Nous souhaitons, avec ce court essai, signaler un tableau. Référencée au catalogue d'une vente publique en juin 2022 comme École italienne du XVIIe siècle, cette Mise au tombeau nous a en effet questionnés en salle. Elle était restée invendue lors d'un premier passage sous le feu des enchères en février et avait été portée à notre connaissance par Mme Cécile Scailliérez, que nous remercions pour ses conseils toujours avisés.
Fig : Suiveur de Grégoire Guérard ? Mise au tombeau. Bourgogne, XVIe siècle ? Huile sur toile. 83 x 67 cm. Collection particulière.
En premier lieu, il s’agit semble-t-il d’une composition réalisée dès l'origine sur toile, et qui a subi un rentoilage relativement récent. La toile originelle est toujours visible tandis que des traces d'agrandissements postérieurs sont décelables en partie supérieure. Le cadrage initial devait donc être plus serré.
Si le catalogue de la vente indique que le musée de Poitiers « conserve la Mise au tombeau d’Everard Quirijnsz van der Maes très proche de cette composition », ce qui dans les faits est exact, c’est que ces deux ensembles ont partagé un même modèle tout à fait illustre : une gravure d’Albrecht Dürer. En effet, elles sont redevables à un modèle gravé entre 1509 et 1510 par le maître allemand (folio 28 de la Petite Passion).

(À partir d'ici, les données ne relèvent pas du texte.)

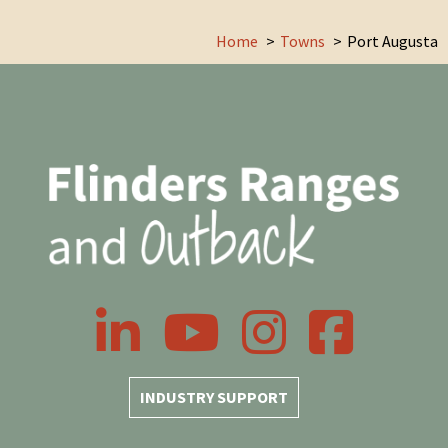
Home
Towns
Port Augusta
LinkedIn
YouTube
Instagram
Facebook
INDUSTRY SUPPORT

D’un point de vue stylistique, il faut scinder cette toile en deux. Les personnages situés en partie gauche semblent avoir été l’objet de repeints. En revanche, les figures enturbannées situées dans la partie droite du tableau et le faciès marqué du Christ évoquent de manière assez franche l’art de Grégoire Guérard. Nous pensons en effet à la Mise au tombeau du musée des Beaux—Arts de Dole ou encore à la Déploration conservée dans la Basilique de Saint-Quentin. C'est acquis, et cela a été longuement souligné par Frédéric Elsig dans sa monographie consacrée au maître hollandais ayant travaillé en Bourgogne et en Champagne entre 1515 et 1538 - et que nous avons eu l’occasion d’aborder à plusieurs reprises dans nos colonnes -, Grégoire Guérard s'est nourri tout au long de sa carrière des modèles de Dürer, notamment de sa Petite Passion. Le peintre a continué au fil des années à acquérir des gravures du maître d'outre-Rhin pour en abreuver son répertoire pictural. La palette acidulée et la carnation cuivrée du Christ appuient quant à elles un peu plus le rapprochement avec sa production.
Fig : Suiveur de Grégoire Guérard ? Mise au tombeau, XVIe siècle ? Huile sur toile. 83 x 67 cm. Collection particulière.
Fig : Grégoire Guérard, Mise au tombeau (détail.), vers 1530-31. Dole, musée des Beaux-Arts
Fig : Grégoire Guérard, Déploration du Christ (détail.), vers 1531-33. Saint-Quentin, basilique
Notons la présence d'une étiquette ancienne au dos de la toile - apposée à une époque où l'Œuvre de Grégoire Guérard n'avait pas encore été redécouverte - comportant la mention "Francesco da Milano, vers 1540. Expert : prof. Fiocco". Francesco da Milano, de son vrai nom Pagani, est un peintre actif dans les mêmes années que Guérard, semble-t-il entre 1502 et 1548 dans le secteur du Frioul en Italie, mais dont la carrière n'est que peu connue. Une dizaine d'œuvres est répertoriée comprenant plusieurs séries de peintures murales, notamment à San Fior et Colle Umberto. Un rapprochement stylistique semble néanmoins ici difficilement envisageable.
En définitive, si certaines figures ont été endommagées et repeintes, l'ensemble reste de qualité et surtout digne d'intérêt. L'art de Grégoire Guérard transparait mais la composition est assez dure. Une œuvre d'un suiveur proche du XVIe siècle ? Le format et le sujet peuvent également poser la question d'un triptyque démantelé. Autant de pistes stimulantes qu'il sera bon d'explorer.
Nous adressons nos remerciements à Mme Cécile Scailliérez.
Grégoire Guérard, quelques éléments bibliographiques :
- Elsig F. Grégoire Guérard, un peintre oublié de la Renaissance européenne. Milan, Silvana Editoriale, décembre 2017.
- Guillaume G. (dir.), La peinture en Bourgogne au XVIe siècle, catalogue de l'exposition présentée au musée des Beaux-Arts de Dijon de juin à août 1990.
- Scailliérez C. (dir.), François 1er et l'Art des Pays-Bas. Catalogue de l'exposition présentée au musée du Louvre du 18 octobre 2017 au 15 janvier 2018. Somogy Editions.